И тут на авансцену вышел мой шофер Гресия, человек талантливый и разносторонний.
— И что, все это из-за того, что посол бросил в полисмена пустой бутылкой? — спросил он меня, осклабившись.
— Это совсем не так весело, — хмуро ответил я. — Кто-то бросил бутылку, милиционер получил травму, и теперь они утверждают, что бутылка вылетела из окна спальни посла, когда тот спал.
— Все это вздор, — возразил Гресия. — Совсем не обязательно, что она вообще вылетела из спальни.
— Откуда ты знаешь? — спросил я.
— Потому что это я ее бросил, — ответил Гресия, ухмыляясь еще сильнее.
— Ты кинул бутылкой в милиционера? О чем ты, черт возьми, думал?
— А я и не бросал ее в милиционера. Я просто вышвырнул ее. Кто-то оставил бутылку на заднем дворе, я на нее наехал и чуть шину надвое не разрезал. Я так разозлился, что выбросил бутылку за стену. А милиционеру просто здорово не повезло.
Мы поставили об этом в известность протокол. Напуганного и израненного милиционера вылечили. Гресия принес свои формальные извинения. Посол был совершенно оправдан, и дело о пустой бутылке закрыли.
Но следующий раунд борьбы с протоколом был уже за нами — во всяком случае, если иметь в виду моральную победу. Реализация плана расширения и переустройства города Москвы потребовала взорвать городской квартал между канцелярией посольства и Кремлем[95]. (По поводу того, находится ли Кремль через дорогу от американского посольства или все выглядит ровно наоборот, мнения у нас постоянно расходились. И споры были жаркими.)
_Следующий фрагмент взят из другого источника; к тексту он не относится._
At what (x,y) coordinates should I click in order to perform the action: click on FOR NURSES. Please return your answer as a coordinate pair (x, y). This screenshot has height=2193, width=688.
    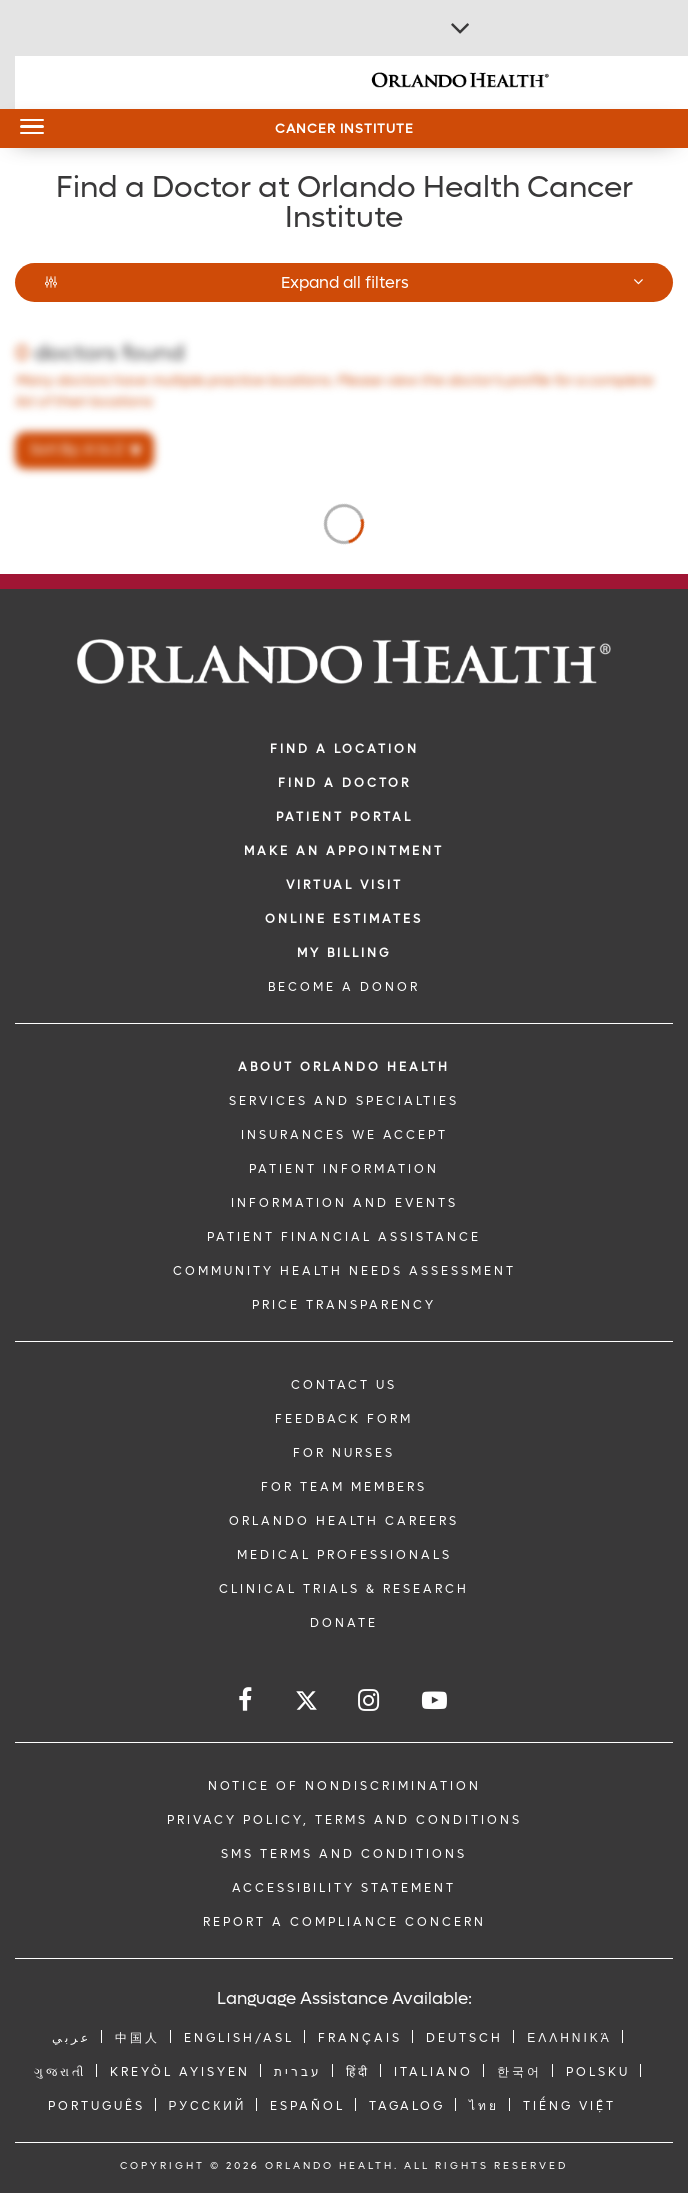     Looking at the image, I should click on (344, 1453).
Однажды мы получили весьма вежливое уведомление от Народного комиссариата по иностранным делам[96], в котором сообщалось, что начиная с полудня, на протяжении недели прямо напротив нашего офиса будет взорвано довольно значительное количество динамита. И не возражаем ли мы в этой связи против того, чтобы держать окна здания открытыми, и тем сберечь стекла? Письмо, отправленное комиссариатом, расположенным на одной улице с нашей канцелярией, шло несколько дней, и все-таки нам хватило времени всех известить, чтобы держали окна открытыми, а глаза и уши закрытыми, когда придет полдень пятницы. Итак, окна были открыты, глаза сомкнуты, уши заткнуты, взрывом динамита было сметено полдюжины старых домов, и все вздохнули с облегчением.
Примерно через неделю вся процедура повторилась, с той только разницей, что шефу протокола понадобилась неделя для доставки уведомления, которое пришло лишь за десять минут до времени «Ч». Благодаря стремительной беготне посыльных, все-таки разнесших весть вовремя, к моменту, когда раздался взрыв, все окна уже были открыты. Мы вновь порадовались и поблагодарили протокол за вежливость и предусмотрительность.
Спустя еще неделю в полдень где-то через улицу раздался такой взрыв, что вся Московская область содрогнулась. Лишь несколько окон в канцелярии оказались открытыми, но остальные разлетелись на атомы — кроме тех, где запоры были неисправны и тогда окна вылетали вместе с рамами. Еще через три дня к нам пришло уведомление от шефа протокола о том, чтобы через три дня мы держали окна открытыми. С нашей стороны последовал уже далеко не такой вежливый ответ.